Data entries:
'''
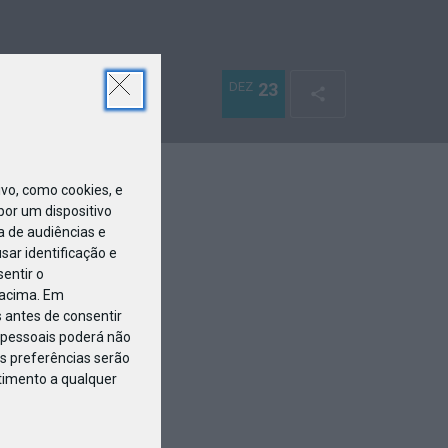
DEZ
23
o, como cookies, e
or um dispositivo
a de audiências e
ar identificação e
entir o
 acima. Em
 antes de consentir
pessoais poderá não
s preferências serão
ntimento a qualquer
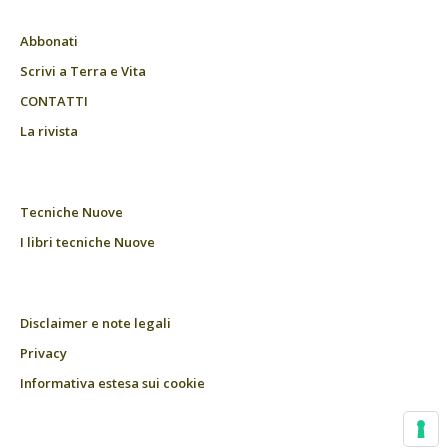
Abbonati
Scrivi a Terra e Vita
CONTATTI
La rivista
Tecniche Nuove
I libri tecniche Nuove
Disclaimer e note legali
Privacy
Informativa estesa sui cookie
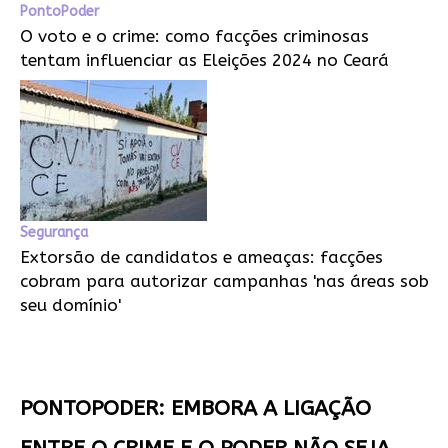
PontoPoder
O voto e o crime: como facções criminosas
tentam influenciar as Eleições 2024 no Ceará
Segurança
Extorsão de candidatos e ameaças: facções
cobram para autorizar campanhas 'nas áreas sob
seu domínio'
PONTOPODER: EMBORA A LIGAÇÃO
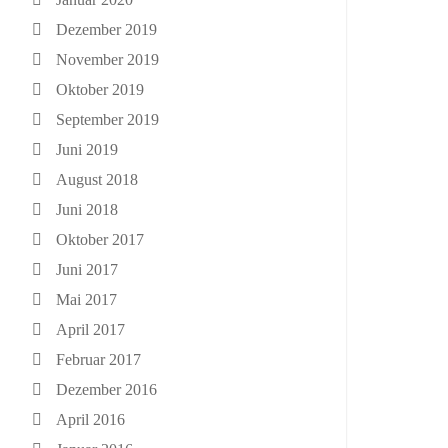
Dezember 2019
November 2019
Oktober 2019
September 2019
Juni 2019
August 2018
Juni 2018
Oktober 2017
Juni 2017
Mai 2017
April 2017
Februar 2017
Dezember 2016
April 2016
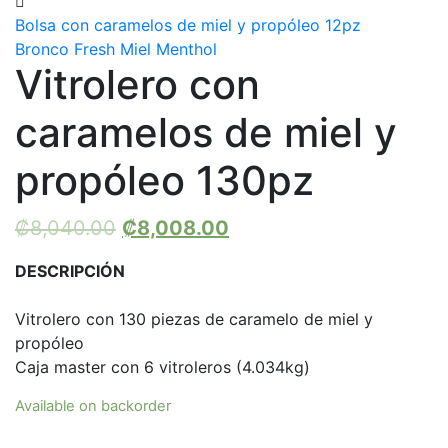
Bolsa con caramelos de miel y propóleo 12pz
Bronco Fresh Miel Menthol
Vitrolero con
caramelos de miel y
propóleo 130pz
₡
8,040.00
₡
8,008.00
DESCRIPCIÓN
Vitrolero con 130 piezas de caramelo de miel y
propóleo
Caja master con 6 vitroleros (4.034kg)
Available on backorder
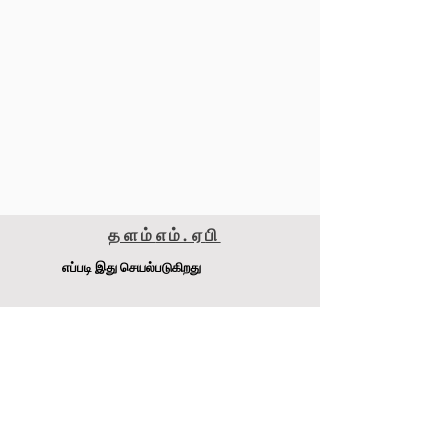
தளம்
எம்.ஏ
பி
எப்படி இது செயல்படுகிறது
மெட்டாமைசர் 240எஸ்எஸ்எஸ்
டி.ஜே. பேச்சன் Pty Ltd
முகவரி
:
4-6 Raglan Rd, Auburn.NSW 2141 ஆஸ்திரேலியா
இணையதளம்:
www.MetaMiser.com.au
'''
**Assignment**
Each entry, start to finish, goes into your copy exactly; the pictures stay out.

**Reply to the exercise**
DEZ
23
o, como cookies, e
or um dispositivo
a de audiências e
ar identificação e
entir o
 acima. Em
 antes de consentir
pessoais poderá não
s preferências serão
ntimento a qualquer
Abbonati
Scrivi a Terra e Vita
CONTATTI
La rivista
Tecniche Nuove
I libri tecniche Nuove
Disclaimer e note legali
Privacy
Informativa estesa sui cookie
PontoPoder
O voto e o crime: como facções criminosas
tentam influenciar as Eleições 2024 no Ceará
Segurança
Extorsão de candidatos e ameaças: facções
cobram para autorizar campanhas 'nas áreas sob
seu domínio'
PONTOPODER: EMBORA A LIGAÇÃO
Dezember 2019
November 2019
Oktober 2019
September 2019
Juni 2019
August 2018
Juni 2018
Oktober 2017
Juni 2017
Mai 2017
April 2017
Februar 2017
Dezember 2016
April 2016
Bolsa con caramelos de miel y propóleo 12pz
Bronco Fresh Miel Menthol
Vitrolero con
caramelos de miel y
propóleo 130pz
₡
8,040.00
₡
8,008.00
DESCRIPCIÓN
Vitrolero con 130 piezas de caramelo de miel y
propóleo
Caja master con 6 vitroleros (4.034kg)
Available on backorder
தளம்
எம்.ஏ
பி
எப்படி இது செயல்படுகிறது
மெட்டாமைசர் 240எஸ்எஸ்எஸ்
டி.ஜே. பேச்சன் Pty Ltd
முகவரி
:
4-6 Raglan Rd, Auburn.NSW 2141 ஆஸ்திரேலியா
இணையதளம்:
www.MetaMiser.com.au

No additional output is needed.